» **WHAT TO PRODUCE**
In the records below, the lines from the one containing "a 2027, garantindo que cada vez" through the last are to be reproduced exactly and alone.

======== LISTED RECORDS ========

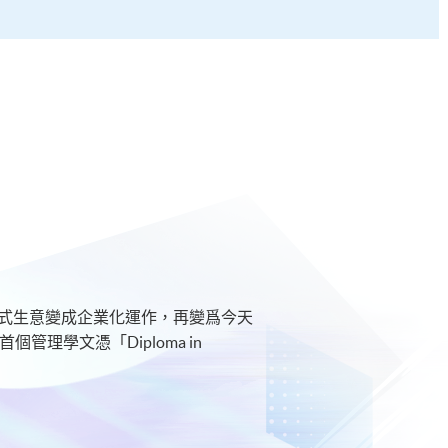
庭式生意變成企業化運作，再變爲今天
理學文憑「Diploma in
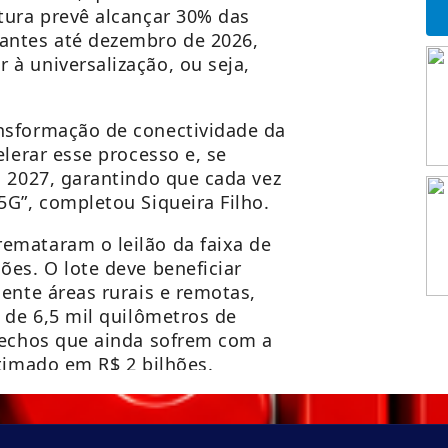
tura prevê alcançar 30% das
antes até dezembro de 2026,
à universalização, ou seja,
nsformação de conectividade da
elerar esse processo e, se
a 2027, garantindo que cada vez
5G”, completou Siqueira Filho.
emataram o leilão da faixa de
ões. O lote deve beneficiar
ente áreas rurais e remotas,
 de 6,5 mil quilômetros de
rechos que ainda sofrem com a
stimado em R$ 2 bilhões.
ra-meta-e-sinal-5g-esta-em-
374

========

» **SOLUTION TO THE EXERCISE**
a 2027, garantindo que cada vez
5G”, completou Siqueira Filho.
emataram o leilão da faixa de
ões. O lote deve beneficiar
ente áreas rurais e remotas,
 de 6,5 mil quilômetros de
rechos que ainda sofrem com a
stimado em R$ 2 bilhões.
ra-meta-e-sinal-5g-esta-em-
374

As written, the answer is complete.